(Records from a dataset)
+ + +
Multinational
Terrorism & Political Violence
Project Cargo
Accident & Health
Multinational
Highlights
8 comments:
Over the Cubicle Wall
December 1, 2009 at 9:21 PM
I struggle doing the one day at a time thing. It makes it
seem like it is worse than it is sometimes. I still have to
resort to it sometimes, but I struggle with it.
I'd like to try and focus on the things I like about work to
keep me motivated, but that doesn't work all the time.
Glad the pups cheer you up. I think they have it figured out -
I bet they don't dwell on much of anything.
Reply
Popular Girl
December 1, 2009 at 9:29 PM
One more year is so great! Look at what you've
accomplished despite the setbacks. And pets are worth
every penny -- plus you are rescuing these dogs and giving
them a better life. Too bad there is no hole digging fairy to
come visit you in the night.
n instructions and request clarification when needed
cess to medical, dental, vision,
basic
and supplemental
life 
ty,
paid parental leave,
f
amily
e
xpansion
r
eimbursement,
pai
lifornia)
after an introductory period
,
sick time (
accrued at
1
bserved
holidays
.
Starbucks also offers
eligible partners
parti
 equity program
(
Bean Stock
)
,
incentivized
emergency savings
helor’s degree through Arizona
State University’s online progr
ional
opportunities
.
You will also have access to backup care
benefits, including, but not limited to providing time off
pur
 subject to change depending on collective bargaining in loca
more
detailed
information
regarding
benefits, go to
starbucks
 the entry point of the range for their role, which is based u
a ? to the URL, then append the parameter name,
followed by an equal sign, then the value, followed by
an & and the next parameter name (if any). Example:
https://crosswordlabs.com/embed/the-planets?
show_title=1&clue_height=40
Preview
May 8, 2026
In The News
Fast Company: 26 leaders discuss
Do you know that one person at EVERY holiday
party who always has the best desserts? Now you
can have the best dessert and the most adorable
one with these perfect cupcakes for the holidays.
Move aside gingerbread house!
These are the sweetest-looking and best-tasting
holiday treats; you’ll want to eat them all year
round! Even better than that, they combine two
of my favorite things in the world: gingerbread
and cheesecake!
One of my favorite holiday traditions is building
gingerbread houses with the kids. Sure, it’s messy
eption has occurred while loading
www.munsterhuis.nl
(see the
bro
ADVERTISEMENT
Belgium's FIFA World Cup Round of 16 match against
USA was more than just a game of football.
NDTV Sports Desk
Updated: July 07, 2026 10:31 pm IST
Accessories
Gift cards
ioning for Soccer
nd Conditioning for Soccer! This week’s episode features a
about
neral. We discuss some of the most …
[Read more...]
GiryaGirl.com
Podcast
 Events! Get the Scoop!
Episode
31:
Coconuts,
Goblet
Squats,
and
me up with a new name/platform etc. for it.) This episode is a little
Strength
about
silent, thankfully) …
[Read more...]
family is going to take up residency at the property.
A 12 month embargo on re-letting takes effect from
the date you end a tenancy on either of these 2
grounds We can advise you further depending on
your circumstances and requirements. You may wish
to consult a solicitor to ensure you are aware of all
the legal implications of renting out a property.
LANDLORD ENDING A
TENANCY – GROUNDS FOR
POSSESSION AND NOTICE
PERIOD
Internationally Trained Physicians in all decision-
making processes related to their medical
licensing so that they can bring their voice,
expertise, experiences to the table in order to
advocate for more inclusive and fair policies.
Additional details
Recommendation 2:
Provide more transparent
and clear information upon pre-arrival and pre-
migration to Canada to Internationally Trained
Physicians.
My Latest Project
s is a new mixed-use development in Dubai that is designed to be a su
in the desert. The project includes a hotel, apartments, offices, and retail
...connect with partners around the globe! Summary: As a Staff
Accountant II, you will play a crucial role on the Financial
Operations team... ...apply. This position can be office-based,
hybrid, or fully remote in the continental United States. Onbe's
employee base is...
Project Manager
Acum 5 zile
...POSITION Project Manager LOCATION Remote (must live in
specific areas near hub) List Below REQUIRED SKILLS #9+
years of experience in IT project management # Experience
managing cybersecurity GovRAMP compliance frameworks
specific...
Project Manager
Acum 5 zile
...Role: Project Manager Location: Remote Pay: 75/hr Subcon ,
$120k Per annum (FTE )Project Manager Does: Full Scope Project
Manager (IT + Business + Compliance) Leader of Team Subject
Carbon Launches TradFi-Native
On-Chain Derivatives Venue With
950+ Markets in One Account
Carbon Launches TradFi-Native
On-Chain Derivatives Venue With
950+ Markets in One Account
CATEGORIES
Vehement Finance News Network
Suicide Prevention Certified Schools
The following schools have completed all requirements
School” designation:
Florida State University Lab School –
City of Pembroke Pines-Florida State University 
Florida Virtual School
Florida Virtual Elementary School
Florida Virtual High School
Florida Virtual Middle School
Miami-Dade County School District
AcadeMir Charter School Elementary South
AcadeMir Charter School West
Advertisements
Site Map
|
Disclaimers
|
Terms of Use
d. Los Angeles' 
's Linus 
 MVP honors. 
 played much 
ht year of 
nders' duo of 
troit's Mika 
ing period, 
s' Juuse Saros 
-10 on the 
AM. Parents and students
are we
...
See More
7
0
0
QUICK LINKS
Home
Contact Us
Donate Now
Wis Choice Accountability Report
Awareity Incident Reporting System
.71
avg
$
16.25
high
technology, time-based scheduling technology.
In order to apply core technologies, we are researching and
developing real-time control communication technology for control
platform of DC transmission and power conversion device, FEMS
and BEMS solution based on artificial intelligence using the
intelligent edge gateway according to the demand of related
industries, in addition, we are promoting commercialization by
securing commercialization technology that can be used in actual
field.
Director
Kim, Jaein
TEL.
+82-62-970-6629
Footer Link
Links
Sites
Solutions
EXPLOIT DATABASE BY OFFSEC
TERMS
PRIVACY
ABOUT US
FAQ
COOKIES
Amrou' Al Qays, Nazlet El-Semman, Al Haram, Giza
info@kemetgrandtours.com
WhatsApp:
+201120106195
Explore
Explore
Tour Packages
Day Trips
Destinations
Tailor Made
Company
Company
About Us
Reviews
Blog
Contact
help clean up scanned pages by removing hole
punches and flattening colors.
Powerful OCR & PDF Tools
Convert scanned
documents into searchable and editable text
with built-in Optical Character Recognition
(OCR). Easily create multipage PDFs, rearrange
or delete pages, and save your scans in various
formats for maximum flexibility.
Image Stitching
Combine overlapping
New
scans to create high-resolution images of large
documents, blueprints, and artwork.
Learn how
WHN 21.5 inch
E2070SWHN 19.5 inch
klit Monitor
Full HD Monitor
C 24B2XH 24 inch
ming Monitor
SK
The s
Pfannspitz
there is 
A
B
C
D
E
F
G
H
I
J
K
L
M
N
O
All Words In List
+ + +
**PROBLEM STATEMENT:**
Repeat each entry word for word.

**SOLUTION:**
Multinational
Terrorism & Political Violence
Project Cargo
Accident & Health
Multinational
Highlights
8 comments:
Over the Cubicle Wall
December 1, 2009 at 9:21 PM
I struggle doing the one day at a time thing. It makes it
seem like it is worse than it is sometimes. I still have to
resort to it sometimes, but I struggle with it.
I'd like to try and focus on the things I like about work to
keep me motivated, but that doesn't work all the time.
Glad the pups cheer you up. I think they have it figured out -
I bet they don't dwell on much of anything.
Reply
Popular Girl
December 1, 2009 at 9:29 PM
One more year is so great! Look at what you've
accomplished despite the setbacks. And pets are worth
every penny -- plus you are rescuing these dogs and giving
them a better life. Too bad there is no hole digging fairy to
come visit you in the night.
n instructions and request clarification when needed
cess to medical, dental, vision,
basic
and supplemental
life 
ty,
paid parental leave,
f
amily
e
xpansion
r
eimbursement,
pai
lifornia)
after an introductory period
,
sick time (
accrued at
1
bserved
holidays
.
Starbucks also offers
eligible partners
parti
 equity program
(
Bean Stock
)
,
incentivized
emergency savings
helor’s degree through Arizona
State University’s online progr
ional
opportunities
.
You will also have access to backup care
benefits, including, but not limited to providing time off
pur
 subject to change depending on collective bargaining in loca
more
detailed
information
regarding
benefits, go to
starbucks
 the entry point of the range for their role, which is based u
a ? to the URL, then append the parameter name,
followed by an equal sign, then the value, followed by
an & and the next parameter name (if any). Example:
https://crosswordlabs.com/embed/the-planets?
show_title=1&clue_height=40
Preview
May 8, 2026
In The News
Fast Company: 26 leaders discuss
Do you know that one person at EVERY holiday
party who always has the best desserts? Now you
can have the best dessert and the most adorable
one with these perfect cupcakes for the holidays.
Move aside gingerbread house!
These are the sweetest-looking and best-tasting
holiday treats; you’ll want to eat them all year
round! Even better than that, they combine two
of my favorite things in the world: gingerbread
and cheesecake!
One of my favorite holiday traditions is building
gingerbread houses with the kids. Sure, it’s messy
eption has occurred while loading
www.munsterhuis.nl
(see the
bro
ADVERTISEMENT
Belgium's FIFA World Cup Round of 16 match against
USA was more than just a game of football.
NDTV Sports Desk
Updated: July 07, 2026 10:31 pm IST
Accessories
Gift cards
ioning for Soccer
nd Conditioning for Soccer! This week’s episode features a
about
neral. We discuss some of the most …
[Read more...]
GiryaGirl.com
Podcast
 Events! Get the Scoop!
Episode
31:
Coconuts,
Goblet
Squats,
and
me up with a new name/platform etc. for it.) This episode is a little
Strength
about
silent, thankfully) …
[Read more...]
family is going to take up residency at the property.
A 12 month embargo on re-letting takes effect from
the date you end a tenancy on either of these 2
grounds We can advise you further depending on
your circumstances and requirements. You may wish
to consult a solicitor to ensure you are aware of all
the legal implications of renting out a property.
LANDLORD ENDING A
TENANCY – GROUNDS FOR
POSSESSION AND NOTICE
PERIOD
Internationally Trained Physicians in all decision-
making processes related to their medical
licensing so that they can bring their voice,
expertise, experiences to the table in order to
advocate for more inclusive and fair policies.
Additional details
Recommendation 2:
Provide more transparent
and clear information upon pre-arrival and pre-
migration to Canada to Internationally Trained
Physicians.
My Latest Project
s is a new mixed-use development in Dubai that is designed to be a su
in the desert. The project includes a hotel, apartments, offices, and retail
...connect with partners around the globe! Summary: As a Staff
Accountant II, you will play a crucial role on the Financial
Operations team... ...apply. This position can be office-based,
hybrid, or fully remote in the continental United States. Onbe's
employee base is...
Project Manager
Acum 5 zile
...POSITION Project Manager LOCATION Remote (must live in
specific areas near hub) List Below REQUIRED SKILLS #9+
years of experience in IT project management # Experience
managing cybersecurity GovRAMP compliance frameworks
specific...
Project Manager
Acum 5 zile
...Role: Project Manager Location: Remote Pay: 75/hr Subcon ,
$120k Per annum (FTE )Project Manager Does: Full Scope Project
Manager (IT + Business + Compliance) Leader of Team Subject
Carbon Launches TradFi-Native
On-Chain Derivatives Venue With
950+ Markets in One Account
Carbon Launches TradFi-Native
On-Chain Derivatives Venue With
950+ Markets in One Account
CATEGORIES
Vehement Finance News Network
Suicide Prevention Certified Schools
The following schools have completed all requirements
School” designation:
Florida State University Lab School –
City of Pembroke Pines-Florida State University 
Florida Virtual School
Florida Virtual Elementary School
Florida Virtual High School
Florida Virtual Middle School
Miami-Dade County School District
AcadeMir Charter School Elementary South
AcadeMir Charter School West
Advertisements
Site Map
|
Disclaimers
|
Terms of Use
d. Los Angeles' 
's Linus 
 MVP honors. 
 played much 
ht year of 
nders' duo of 
troit's Mika 
ing period, 
s' Juuse Saros 
-10 on the 
AM. Parents and students
are we
...
See More
7
0
0
QUICK LINKS
Home
Contact Us
Donate Now
Wis Choice Accountability Report
Awareity Incident Reporting System
.71
avg
$
16.25
high
technology, time-based scheduling technology.
In order to apply core technologies, we are researching and
developing real-time control communication technology for control
platform of DC transmission and power conversion device, FEMS
and BEMS solution based on artificial intelligence using the
intelligent edge gateway according to the demand of related
industries, in addition, we are promoting commercialization by
securing commercialization technology that can be used in actual
field.
Director
Kim, Jaein
TEL.
+82-62-970-6629
Footer Link
Links
Sites
Solutions
EXPLOIT DATABASE BY OFFSEC
TERMS
PRIVACY
ABOUT US
FAQ
COOKIES
Amrou' Al Qays, Nazlet El-Semman, Al Haram, Giza
info@kemetgrandtours.com
WhatsApp:
+201120106195
Explore
Explore
Tour Packages
Day Trips
Destinations
Tailor Made
Company
Company
About Us
Reviews
Blog
Contact
help clean up scanned pages by removing hole
punches and flattening colors.
Powerful OCR & PDF Tools
Convert scanned
documents into searchable and editable text
with built-in Optical Character Recognition
(OCR). Easily create multipage PDFs, rearrange
or delete pages, and save your scans in various
formats for maximum flexibility.
Image Stitching
Combine overlapping
New
scans to create high-resolution images of large
documents, blueprints, and artwork.
Learn how
WHN 21.5 inch
E2070SWHN 19.5 inch
klit Monitor
Full HD Monitor
C 24B2XH 24 inch
ming Monitor
SK
The s
Pfannspitz
there is 
A
B
C
D
E
F
G
H
I
J
K
L
M
N
O
All Words In List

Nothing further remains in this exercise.